//NJ, if that was the point Douglas was making, then he like you ... and Jno ... raced ahead of the question which was ‘what should the west have done in response to 9/11’.//
It wasn't an answer to the question directly, no. It was more a suggestion of what should not have been done. The US and UK's action in invading Afghanistan was nothing short of a Crusade, only with aircraft instead of horses. In the last 200 years there have been at least five attempts to "tame" Afghanistan (i.e. to bring them round to our way of thinking). There were three attempts by the British, one by the Russians and now one by an allied force of the US and the UK plus others. All failed. It should by now have crossed the minds of the people inclined to embark on these quests that Afghans do not want to be brought round to our way of thinking. And nor they should.

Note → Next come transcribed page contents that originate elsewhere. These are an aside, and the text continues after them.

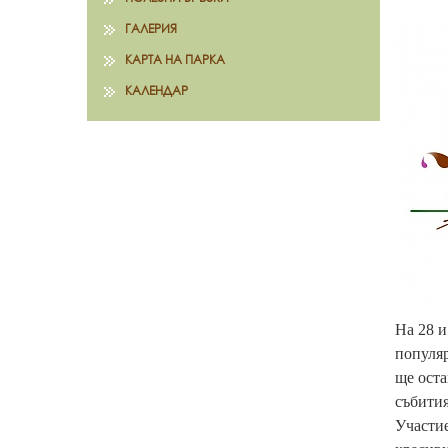
ГАЛЕРИЯ
КАРТА НА ПАРКА
КАЛЕНДАР
На 28 и
популяр
ще ост
събития
Участие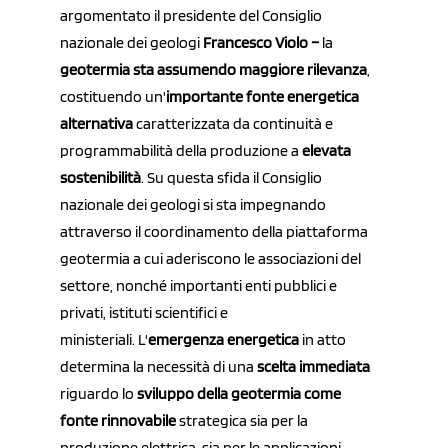
argomentato il presidente del Consiglio
nazionale dei geologi
Francesco Violo –
la
geotermia sta assumendo maggiore rilevanza
,
costituendo un'
importante fonte energetica
alternativa
caratterizzata da continuità e
programmabilità della produzione a
elevata
sostenibilità
. Su questa sfida il Consiglio
nazionale dei geologi si sta impegnando
attraverso il coordinamento della piattaforma
geotermia a cui aderiscono le associazioni del
settore, nonché importanti enti pubblici e
privati, istituti scientifici e
ministeriali.
L'
emergenza energetica
in atto
determina la necessità di una
scelta immediata
riguardo lo
sviluppo della geotermia come
fonte rinnovabile
strategica sia per la
produzione elettrica, sia per le applicazioni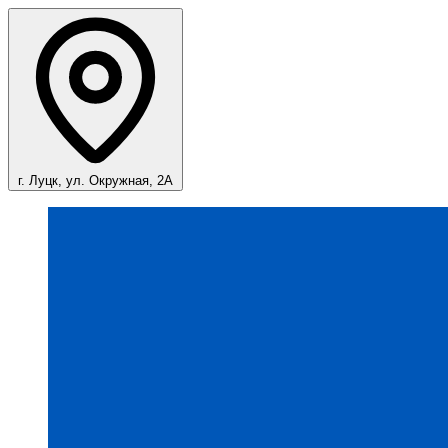
г. Луцк, ул. Окружная, 2А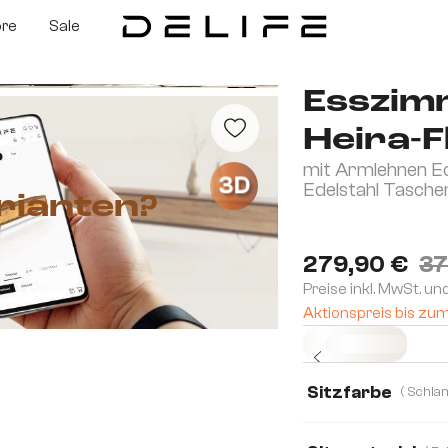
ore
Sale
Esszim
Heira-F
mit Armlehnen E
3D
Edelstahl Tasch
rianten?
279,90 €
37
Preise inkl. MwSt. un
Aktionspreis bis zu
Sofort versandfertig
Sitzfarbe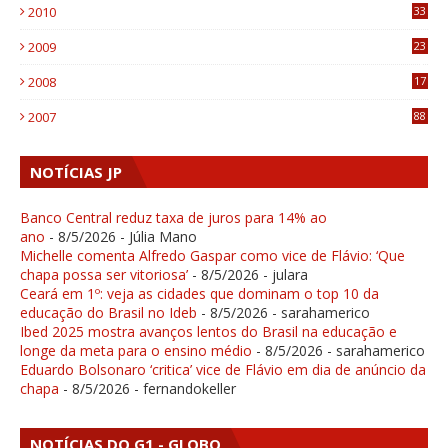
2010
33
1
2009
23
4
2008
17
1
2007
88
NOTÍCIAS JP
Banco Central reduz taxa de juros para 14% ao
ano
- 8/5/2026
- Júlia Mano
Michelle comenta Alfredo Gaspar como vice de Flávio: ‘Que
chapa possa ser vitoriosa’
- 8/5/2026
- julara
Ceará em 1º: veja as cidades que dominam o top 10 da
educação do Brasil no Ideb
- 8/5/2026
- sarahamerico
Ibed 2025 mostra avanços lentos do Brasil na educação e
longe da meta para o ensino médio
- 8/5/2026
- sarahamerico
Eduardo Bolsonaro ‘critica’ vice de Flávio em dia de anúncio da
chapa
- 8/5/2026
- fernandokeller
NOTÍCIAS DO G1 - GLOBO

It was reported today that the main reason the Taliban succeeded so easily in taking control, when they were outnumbered by a home security force as least twice as large and certainly better equipped, was simply down to one thing - money. Ever since the US/UK withdrawal was announced - and probably before - the Afghan troops and many of the police have not been paid. Instead, money earmarked for their pay, provisions and ammunition (mainly in the form of grants from the US) has been salted away by the president and senior ministers and officials into Swiss bank and Middle Eastern accounts, ready for use when they up sticks. It is little wonder the troops and police handed over power so readily. Why should the US and UK continue to spend money and risk lives when the country's leaders have so few scruples?
The US has spent enormous sums in the last 20 years in that wretched place. Some estimates place it at more than $250bn. The UK has probably spent a similarly unaffordable sum. President Biden's decision was the correct one and the simple answer to the question in this post was that whatever they did following 9/11, the West should have learned the lessons from the last 200 years, and not gone anywhere near Afghanistan.